This has freed my brain to create and create some more. I’m not worries about the expense of copper, zinc, or steel. Instead I’m spray gluing a thin carton to another carton and then sketching my idea with a Sharpie.

Mind-blowing.

I also had some thoughts about working on No Brand Notebooks again. I was able to pick up some inexpensive blocks to test some ideas on, and I liked the pink carving plates more than I expected. I had learned through work and the guy who ran the print shop before the closure, that you can mount the pink stuff and run it through the Vandercook. Again, mind blowing.

Anyway, I’ve carved up a bit of the pink stuff to make covers. I’m considering what inks I want to print them with and when I figure out color schemes I’ll be printing up a bunch of covers for pocket notebooks again.
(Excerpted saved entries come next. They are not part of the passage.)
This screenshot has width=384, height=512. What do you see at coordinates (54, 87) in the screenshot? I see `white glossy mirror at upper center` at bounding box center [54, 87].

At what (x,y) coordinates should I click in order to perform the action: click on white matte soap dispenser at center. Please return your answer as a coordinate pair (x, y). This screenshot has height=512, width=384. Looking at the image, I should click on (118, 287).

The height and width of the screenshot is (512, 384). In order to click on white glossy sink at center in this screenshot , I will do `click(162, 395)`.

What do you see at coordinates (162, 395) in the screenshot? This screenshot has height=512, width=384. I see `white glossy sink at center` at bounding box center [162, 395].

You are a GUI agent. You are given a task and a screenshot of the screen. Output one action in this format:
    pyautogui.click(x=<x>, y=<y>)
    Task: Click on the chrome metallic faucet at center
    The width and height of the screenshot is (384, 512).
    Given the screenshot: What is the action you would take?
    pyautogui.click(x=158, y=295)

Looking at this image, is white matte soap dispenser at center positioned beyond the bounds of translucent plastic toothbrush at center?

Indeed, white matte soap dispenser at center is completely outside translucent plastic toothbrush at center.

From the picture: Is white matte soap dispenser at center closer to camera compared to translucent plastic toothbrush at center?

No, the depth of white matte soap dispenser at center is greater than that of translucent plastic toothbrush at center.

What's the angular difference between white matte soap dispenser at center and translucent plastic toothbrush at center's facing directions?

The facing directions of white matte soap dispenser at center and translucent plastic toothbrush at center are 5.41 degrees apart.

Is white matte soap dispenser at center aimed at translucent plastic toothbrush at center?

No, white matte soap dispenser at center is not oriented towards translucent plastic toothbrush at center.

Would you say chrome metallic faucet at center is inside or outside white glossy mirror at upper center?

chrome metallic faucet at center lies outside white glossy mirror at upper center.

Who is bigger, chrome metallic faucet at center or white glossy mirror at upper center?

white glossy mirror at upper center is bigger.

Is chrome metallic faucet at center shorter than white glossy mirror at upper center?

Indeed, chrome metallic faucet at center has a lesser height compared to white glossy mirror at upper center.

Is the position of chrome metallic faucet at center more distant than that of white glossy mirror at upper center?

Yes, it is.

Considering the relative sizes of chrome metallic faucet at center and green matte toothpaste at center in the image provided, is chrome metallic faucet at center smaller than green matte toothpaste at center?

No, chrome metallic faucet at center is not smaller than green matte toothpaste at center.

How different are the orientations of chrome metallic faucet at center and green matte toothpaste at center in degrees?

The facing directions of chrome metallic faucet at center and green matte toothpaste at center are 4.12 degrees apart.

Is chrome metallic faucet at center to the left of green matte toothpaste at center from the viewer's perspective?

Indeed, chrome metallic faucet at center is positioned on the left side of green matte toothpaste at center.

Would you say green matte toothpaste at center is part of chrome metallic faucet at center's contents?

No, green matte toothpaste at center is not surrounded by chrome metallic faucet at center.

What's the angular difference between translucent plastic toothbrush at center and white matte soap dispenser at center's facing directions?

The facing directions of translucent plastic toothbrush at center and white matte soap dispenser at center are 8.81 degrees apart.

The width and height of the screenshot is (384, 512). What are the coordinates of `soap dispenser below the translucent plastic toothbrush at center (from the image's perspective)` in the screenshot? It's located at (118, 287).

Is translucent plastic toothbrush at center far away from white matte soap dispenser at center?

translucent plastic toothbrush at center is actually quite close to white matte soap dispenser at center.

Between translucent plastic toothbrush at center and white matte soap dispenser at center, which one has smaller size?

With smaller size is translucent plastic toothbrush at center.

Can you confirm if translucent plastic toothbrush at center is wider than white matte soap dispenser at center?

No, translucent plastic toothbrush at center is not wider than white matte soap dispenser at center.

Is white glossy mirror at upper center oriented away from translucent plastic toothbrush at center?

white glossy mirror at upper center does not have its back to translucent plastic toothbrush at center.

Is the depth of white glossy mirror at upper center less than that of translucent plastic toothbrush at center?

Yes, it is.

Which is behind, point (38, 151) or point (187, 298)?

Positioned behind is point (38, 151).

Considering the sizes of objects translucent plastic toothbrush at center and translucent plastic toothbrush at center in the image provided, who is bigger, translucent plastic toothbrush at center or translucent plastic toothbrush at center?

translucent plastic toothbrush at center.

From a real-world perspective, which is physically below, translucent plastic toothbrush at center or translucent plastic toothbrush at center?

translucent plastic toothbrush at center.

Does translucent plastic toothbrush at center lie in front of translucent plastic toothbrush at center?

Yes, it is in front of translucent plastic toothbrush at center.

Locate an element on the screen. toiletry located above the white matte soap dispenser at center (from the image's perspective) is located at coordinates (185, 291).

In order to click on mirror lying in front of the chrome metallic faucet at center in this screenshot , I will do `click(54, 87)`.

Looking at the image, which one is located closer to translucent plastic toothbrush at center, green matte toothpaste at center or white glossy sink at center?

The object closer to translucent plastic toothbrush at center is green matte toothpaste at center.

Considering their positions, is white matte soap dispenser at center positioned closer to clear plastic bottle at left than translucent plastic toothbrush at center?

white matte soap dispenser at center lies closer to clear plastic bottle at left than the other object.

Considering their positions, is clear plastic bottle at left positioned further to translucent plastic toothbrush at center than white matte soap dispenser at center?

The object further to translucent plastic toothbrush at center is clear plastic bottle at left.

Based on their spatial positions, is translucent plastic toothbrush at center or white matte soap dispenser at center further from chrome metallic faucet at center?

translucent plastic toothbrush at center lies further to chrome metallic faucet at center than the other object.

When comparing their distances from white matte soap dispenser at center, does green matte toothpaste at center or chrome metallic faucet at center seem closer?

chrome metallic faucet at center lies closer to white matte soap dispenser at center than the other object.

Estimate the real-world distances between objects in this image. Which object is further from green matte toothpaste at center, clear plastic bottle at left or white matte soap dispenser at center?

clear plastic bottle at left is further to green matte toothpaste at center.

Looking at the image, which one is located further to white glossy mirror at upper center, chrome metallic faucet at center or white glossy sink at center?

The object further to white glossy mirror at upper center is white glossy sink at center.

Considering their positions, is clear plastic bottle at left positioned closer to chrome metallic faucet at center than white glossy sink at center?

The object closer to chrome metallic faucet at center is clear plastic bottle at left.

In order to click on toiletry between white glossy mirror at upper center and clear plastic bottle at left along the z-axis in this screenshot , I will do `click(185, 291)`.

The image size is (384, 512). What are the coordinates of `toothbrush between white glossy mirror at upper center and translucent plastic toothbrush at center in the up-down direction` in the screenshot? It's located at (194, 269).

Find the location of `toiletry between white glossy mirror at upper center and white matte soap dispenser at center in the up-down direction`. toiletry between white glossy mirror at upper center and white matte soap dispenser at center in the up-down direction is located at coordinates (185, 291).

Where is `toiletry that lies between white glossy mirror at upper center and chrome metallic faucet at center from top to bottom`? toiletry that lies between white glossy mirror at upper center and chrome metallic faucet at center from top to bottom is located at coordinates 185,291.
NBN will be going letterpress, but a bit weirdo style.

Another thing- sometimes you are given some weird stuff- I signed up for this weird stuff. The shop was gifted these glass circles from a 50s era etching tool. I don’t know how they worked but they are cool as hell. The circles range from 5mm to 80mm, and then they have a range of thicknesses.
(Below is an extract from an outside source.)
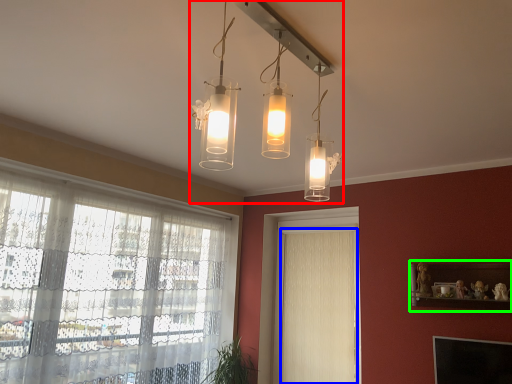 Question: Based on their relative distances, which object is farther from light fixture (highlighted by a red box)? Choose from curtain (highlighted by a blue box) and shelf (highlighted by a green box).

Choices:
 (A) curtain
 (B) shelf

Answer: (A)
I grabbed a handful of them, in a single thickness-ish, stuck them to a backing, inked and printed them. I struggled a bit with press pressure, linoleum block high was too high, then the height for other blocks was too tight. I ended up crushing the glass on a few of the circles. If i had used a smooth new piece of MDF I don’t think the glass would have cracked. But it did. Anyway, I figured out the pressure and ended up with some fantastic prints. There is just something freeing when you play with weird materials and get something really cool. I’m imagining layering a bit of bright blue over the top of that brilliant red (Charbonnel Cardinal Red). I think the layer of color would be amazing, while the pop of red and blue would be cool.

Anyway, get some weird stuff into your studio and just play with it!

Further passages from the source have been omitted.